Autism spectrum disorder (ASD) is a collection of neurological disabilities marked by difficulties with behavior, speech, language, and interaction. It is a complicated and behaviorally defined static disorder of the developing brain. Recently it has become a serious concern across the world. The goal of this project was to use bioinformatics tools and network biology to uncover the molecular signatures and pathways of ASD. We investigated brain transcriptomics gene expression datasets and determined 47 dysregulated differentially expressed common genes. Several kinds of crucial neurodegeneration-related molecular mechanisms in the signaling structures were determined as a result of these investigations. We implemented gene set enrichment analysis (GSEA) using bimolecular pathways and gene ontology (GO) terms to determine the role of these differentially expressed genes (DEGs), as well as protein-protein interactions (PPI), transcriptional factor interactions, and post-transcriptional factor interactions. PPI network collected the top ten hub genes including KIT, PIN1, GATA1, GRIN2A, PBX2, BLK, ATP6V1B1, TCF7L1, TRAF1, and HSPG2. The PPI network also revealed the existence of two sub-networks. Moreover, several transcription factors (NFIC, USF2, TFAP2A, RELA, FOXL1, GATA2, YY1, FOXC1, NFKB1, and E2F1) and post-transcription factors (mir-335-5p, mir-26b-5p, mir-124-3p, mir-192-5p, mir-1-3p, mir-215-5p, mir-6825-5p, mir-146a-5p, mir-8485, and mir-93-5p) were found throughout this study.

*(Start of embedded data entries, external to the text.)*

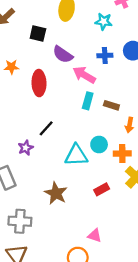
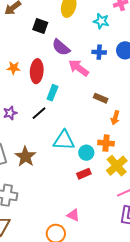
orange star: (11, 67) -> (14, 68), moved
cyan rectangle: (88, 101) -> (52, 93), moved
cyan circle: (99, 144) -> (86, 153), moved
purple star: (26, 148) -> (10, 113), moved
brown star: (56, 193) -> (25, 157), moved

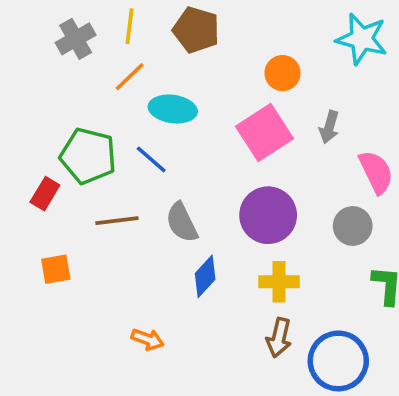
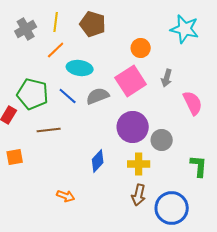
gray semicircle: (182, 222) -> (98, 96), moved, turned 95
gray circle: (353, 226) -> (162, 140), moved

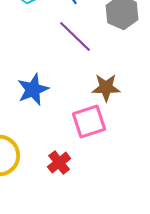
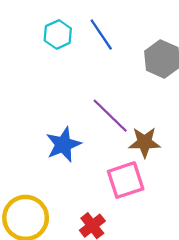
purple line: (75, 37) -> (110, 116), moved

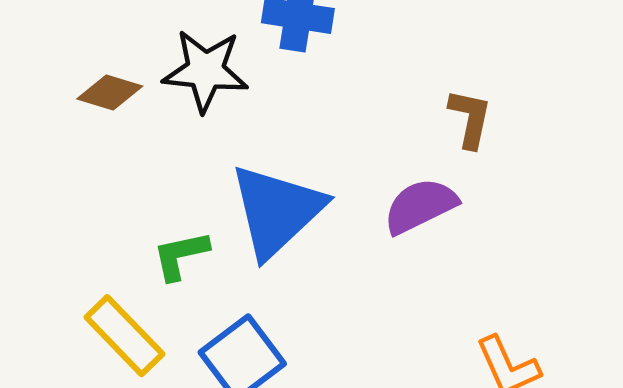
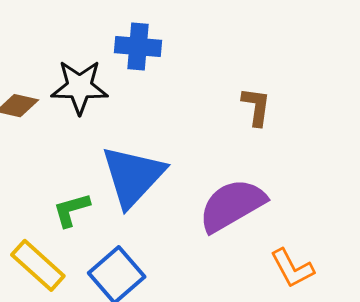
purple semicircle: (420, 206) -> (232, 205), moved, size x1.4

Some drug-like molecules were also predicted that might have a beneficial effect against ASD. We detected potentially novel links between pathogenic conditions in ASD patient's brain tissues. This work offers molecular biomarkers at the gene expression level and protein bases that could aid in a better understanding of molecular pathways, as well as potential pharmacological approaches and therapies for developing effective ASD treatments.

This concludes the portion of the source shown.